**Exercise details**
Every line of the records below that holds the word "جهانی" should be copied out.

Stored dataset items
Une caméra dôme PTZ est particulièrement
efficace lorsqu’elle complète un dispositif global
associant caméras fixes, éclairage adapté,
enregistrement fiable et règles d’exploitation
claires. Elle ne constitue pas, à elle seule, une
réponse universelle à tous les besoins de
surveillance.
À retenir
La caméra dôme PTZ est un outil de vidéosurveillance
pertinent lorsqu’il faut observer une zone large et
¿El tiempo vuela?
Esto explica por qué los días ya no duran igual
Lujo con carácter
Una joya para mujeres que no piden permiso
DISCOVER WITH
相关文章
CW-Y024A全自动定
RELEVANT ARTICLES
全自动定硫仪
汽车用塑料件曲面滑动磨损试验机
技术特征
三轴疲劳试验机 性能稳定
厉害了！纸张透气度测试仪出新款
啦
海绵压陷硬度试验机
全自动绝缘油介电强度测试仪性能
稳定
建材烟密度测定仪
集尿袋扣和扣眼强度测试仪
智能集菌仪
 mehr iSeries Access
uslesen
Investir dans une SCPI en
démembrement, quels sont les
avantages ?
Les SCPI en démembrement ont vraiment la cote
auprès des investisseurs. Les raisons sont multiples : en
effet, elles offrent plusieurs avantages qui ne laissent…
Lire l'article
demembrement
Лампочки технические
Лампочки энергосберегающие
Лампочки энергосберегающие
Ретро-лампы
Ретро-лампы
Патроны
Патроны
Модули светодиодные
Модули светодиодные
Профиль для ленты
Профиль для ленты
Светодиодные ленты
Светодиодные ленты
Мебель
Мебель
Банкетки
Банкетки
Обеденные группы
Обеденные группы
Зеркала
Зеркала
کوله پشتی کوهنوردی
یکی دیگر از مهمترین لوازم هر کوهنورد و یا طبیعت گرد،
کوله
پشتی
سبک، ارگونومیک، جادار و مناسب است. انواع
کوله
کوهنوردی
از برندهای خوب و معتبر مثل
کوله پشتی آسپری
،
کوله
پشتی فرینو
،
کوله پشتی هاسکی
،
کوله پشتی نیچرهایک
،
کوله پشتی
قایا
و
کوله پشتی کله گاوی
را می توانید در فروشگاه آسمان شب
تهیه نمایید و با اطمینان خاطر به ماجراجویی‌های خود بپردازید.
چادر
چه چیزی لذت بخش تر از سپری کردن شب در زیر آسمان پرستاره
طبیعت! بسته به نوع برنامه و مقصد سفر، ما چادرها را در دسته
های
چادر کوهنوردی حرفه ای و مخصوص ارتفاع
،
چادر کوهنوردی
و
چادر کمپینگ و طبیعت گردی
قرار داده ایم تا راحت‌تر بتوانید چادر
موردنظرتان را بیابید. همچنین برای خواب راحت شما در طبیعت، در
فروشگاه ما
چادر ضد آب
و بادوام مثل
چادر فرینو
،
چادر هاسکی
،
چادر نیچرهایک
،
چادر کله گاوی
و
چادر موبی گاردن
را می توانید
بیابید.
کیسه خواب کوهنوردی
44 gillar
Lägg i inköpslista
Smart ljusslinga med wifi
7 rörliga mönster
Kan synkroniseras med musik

--

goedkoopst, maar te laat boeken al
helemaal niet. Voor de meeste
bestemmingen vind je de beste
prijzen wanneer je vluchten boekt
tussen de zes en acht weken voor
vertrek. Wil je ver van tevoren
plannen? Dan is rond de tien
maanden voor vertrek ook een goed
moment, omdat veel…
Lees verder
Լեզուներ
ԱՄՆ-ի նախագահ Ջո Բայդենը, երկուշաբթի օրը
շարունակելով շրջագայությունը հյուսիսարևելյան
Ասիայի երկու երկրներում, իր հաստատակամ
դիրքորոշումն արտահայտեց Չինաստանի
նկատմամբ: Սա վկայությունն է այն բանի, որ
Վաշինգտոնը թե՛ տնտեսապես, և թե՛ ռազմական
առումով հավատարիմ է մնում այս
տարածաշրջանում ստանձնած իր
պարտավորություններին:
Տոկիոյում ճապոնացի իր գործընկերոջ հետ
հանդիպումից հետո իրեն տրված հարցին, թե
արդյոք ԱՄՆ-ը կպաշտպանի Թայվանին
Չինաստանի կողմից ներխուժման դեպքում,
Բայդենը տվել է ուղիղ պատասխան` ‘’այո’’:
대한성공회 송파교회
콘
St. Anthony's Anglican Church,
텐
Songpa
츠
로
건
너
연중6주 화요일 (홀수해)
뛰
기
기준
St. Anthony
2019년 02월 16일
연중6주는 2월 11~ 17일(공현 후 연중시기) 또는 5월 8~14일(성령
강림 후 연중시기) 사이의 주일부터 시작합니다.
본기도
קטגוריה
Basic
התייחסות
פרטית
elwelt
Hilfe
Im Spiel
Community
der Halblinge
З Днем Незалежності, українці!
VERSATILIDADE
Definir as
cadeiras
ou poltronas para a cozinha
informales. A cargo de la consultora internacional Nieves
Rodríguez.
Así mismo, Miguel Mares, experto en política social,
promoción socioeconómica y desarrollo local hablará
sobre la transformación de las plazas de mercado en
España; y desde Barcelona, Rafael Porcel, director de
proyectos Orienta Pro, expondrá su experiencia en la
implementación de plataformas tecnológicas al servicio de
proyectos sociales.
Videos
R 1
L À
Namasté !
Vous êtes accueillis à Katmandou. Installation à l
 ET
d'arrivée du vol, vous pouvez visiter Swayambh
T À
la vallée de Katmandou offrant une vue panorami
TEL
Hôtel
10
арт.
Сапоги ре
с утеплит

--

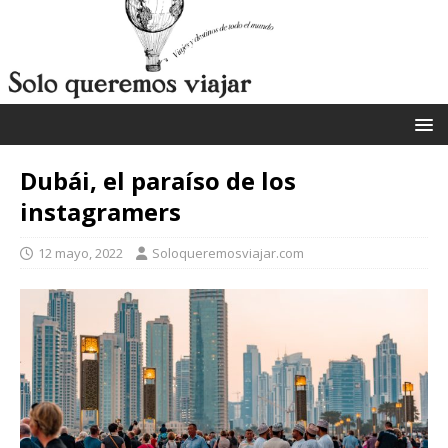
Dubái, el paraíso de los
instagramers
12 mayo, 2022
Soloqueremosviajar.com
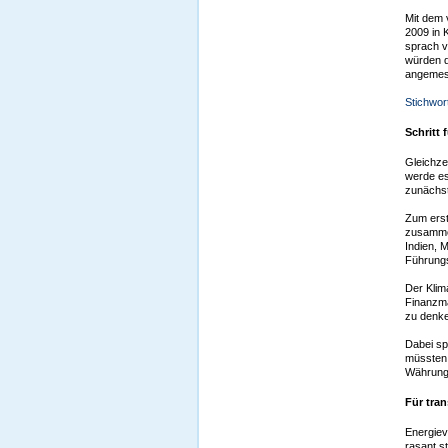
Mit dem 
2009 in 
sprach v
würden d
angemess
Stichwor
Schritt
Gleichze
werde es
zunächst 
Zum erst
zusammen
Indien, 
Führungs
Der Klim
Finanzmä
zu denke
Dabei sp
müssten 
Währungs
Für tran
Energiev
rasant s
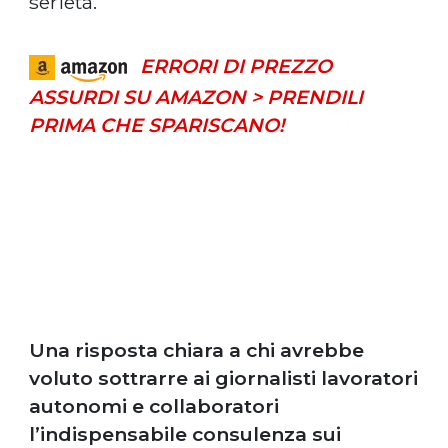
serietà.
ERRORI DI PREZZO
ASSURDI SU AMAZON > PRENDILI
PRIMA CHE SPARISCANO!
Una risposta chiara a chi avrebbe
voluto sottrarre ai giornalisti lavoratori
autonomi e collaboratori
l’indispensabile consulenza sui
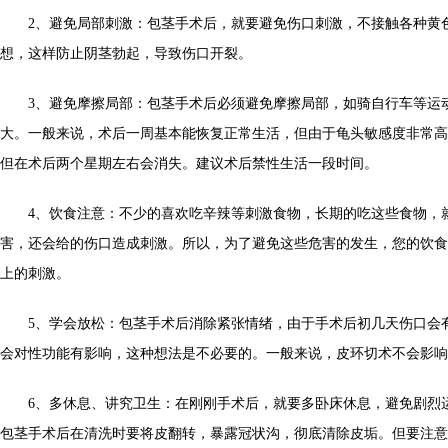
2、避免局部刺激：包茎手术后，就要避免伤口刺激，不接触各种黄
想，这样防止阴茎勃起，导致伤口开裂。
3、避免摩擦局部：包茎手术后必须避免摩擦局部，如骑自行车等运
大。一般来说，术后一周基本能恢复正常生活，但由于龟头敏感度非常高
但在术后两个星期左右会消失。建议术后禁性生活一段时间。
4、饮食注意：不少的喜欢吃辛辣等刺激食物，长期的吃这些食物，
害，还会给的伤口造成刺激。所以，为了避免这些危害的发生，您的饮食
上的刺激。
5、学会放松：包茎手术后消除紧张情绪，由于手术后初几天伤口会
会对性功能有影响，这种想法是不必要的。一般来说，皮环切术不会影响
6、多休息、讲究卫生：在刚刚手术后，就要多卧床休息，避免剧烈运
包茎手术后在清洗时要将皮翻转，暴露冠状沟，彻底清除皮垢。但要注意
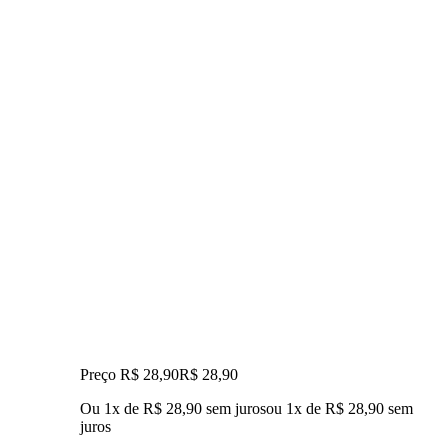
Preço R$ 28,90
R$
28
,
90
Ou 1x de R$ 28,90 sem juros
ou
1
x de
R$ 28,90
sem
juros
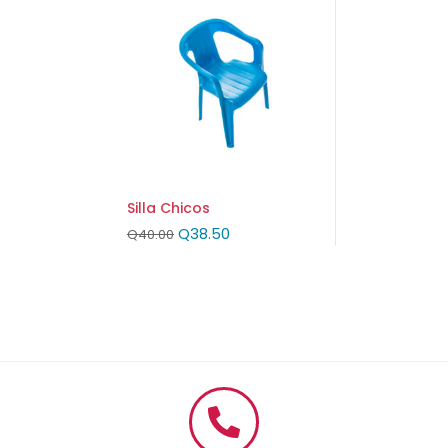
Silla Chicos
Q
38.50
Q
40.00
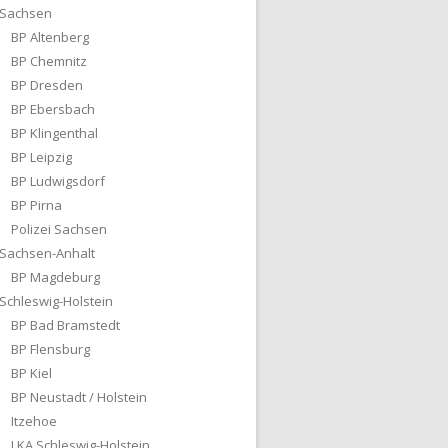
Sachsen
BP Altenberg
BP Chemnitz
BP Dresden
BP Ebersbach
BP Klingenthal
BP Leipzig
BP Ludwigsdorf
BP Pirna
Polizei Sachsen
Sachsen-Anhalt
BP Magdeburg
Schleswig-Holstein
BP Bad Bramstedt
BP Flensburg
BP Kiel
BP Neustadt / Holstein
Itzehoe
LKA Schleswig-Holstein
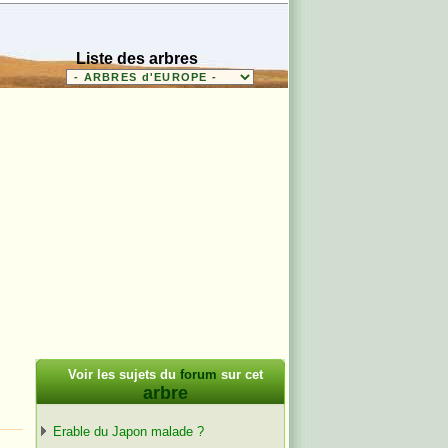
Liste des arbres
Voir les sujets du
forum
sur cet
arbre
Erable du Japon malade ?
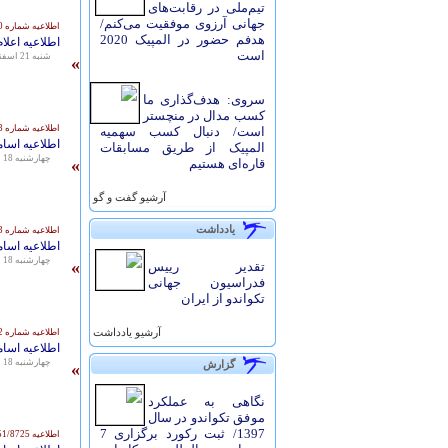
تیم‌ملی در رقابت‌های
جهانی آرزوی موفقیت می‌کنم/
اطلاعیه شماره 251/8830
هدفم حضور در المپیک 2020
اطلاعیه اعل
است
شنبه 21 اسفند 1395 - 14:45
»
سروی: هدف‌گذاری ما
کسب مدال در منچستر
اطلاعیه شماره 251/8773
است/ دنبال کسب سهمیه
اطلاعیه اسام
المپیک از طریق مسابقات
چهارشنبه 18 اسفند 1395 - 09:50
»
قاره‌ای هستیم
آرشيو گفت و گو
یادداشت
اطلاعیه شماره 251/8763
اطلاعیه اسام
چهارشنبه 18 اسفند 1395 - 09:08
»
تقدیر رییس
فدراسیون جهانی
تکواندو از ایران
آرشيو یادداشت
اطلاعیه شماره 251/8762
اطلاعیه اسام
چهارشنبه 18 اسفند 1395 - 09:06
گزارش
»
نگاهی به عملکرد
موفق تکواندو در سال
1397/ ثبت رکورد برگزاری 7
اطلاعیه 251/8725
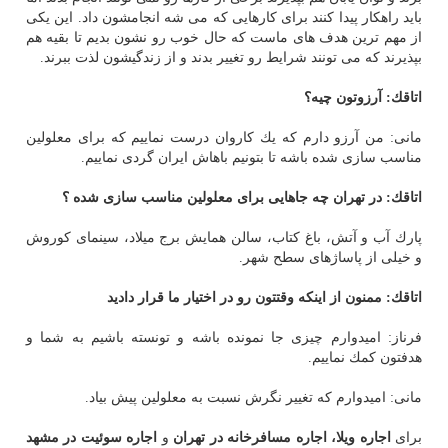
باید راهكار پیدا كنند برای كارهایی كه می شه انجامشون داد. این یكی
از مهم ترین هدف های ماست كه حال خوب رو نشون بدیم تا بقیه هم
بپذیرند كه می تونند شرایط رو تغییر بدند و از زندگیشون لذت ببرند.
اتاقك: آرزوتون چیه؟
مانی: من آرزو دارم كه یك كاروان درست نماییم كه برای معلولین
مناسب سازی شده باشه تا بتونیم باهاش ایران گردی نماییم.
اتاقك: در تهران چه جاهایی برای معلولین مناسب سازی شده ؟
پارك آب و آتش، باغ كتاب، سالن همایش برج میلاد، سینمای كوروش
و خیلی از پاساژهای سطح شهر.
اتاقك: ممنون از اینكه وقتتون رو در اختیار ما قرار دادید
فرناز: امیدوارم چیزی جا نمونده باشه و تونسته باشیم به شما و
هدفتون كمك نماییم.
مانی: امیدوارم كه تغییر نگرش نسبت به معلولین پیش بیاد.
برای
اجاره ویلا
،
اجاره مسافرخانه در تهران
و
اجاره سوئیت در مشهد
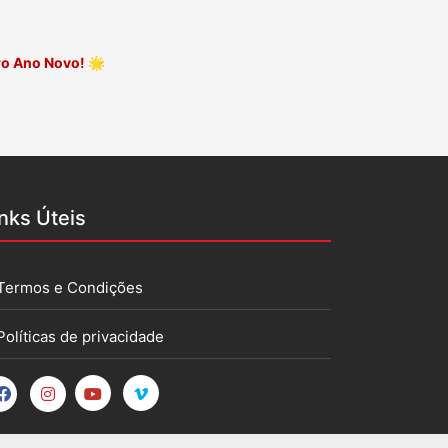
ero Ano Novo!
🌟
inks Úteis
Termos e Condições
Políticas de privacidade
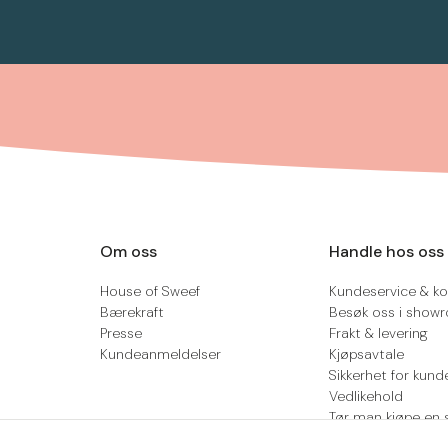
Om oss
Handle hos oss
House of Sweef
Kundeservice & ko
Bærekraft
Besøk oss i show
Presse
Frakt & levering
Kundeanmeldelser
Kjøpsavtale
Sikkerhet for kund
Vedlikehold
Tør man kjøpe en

**Problem solution**
جهانی آرزوی موفقیت می‌کنم/
فدراسیون جهانی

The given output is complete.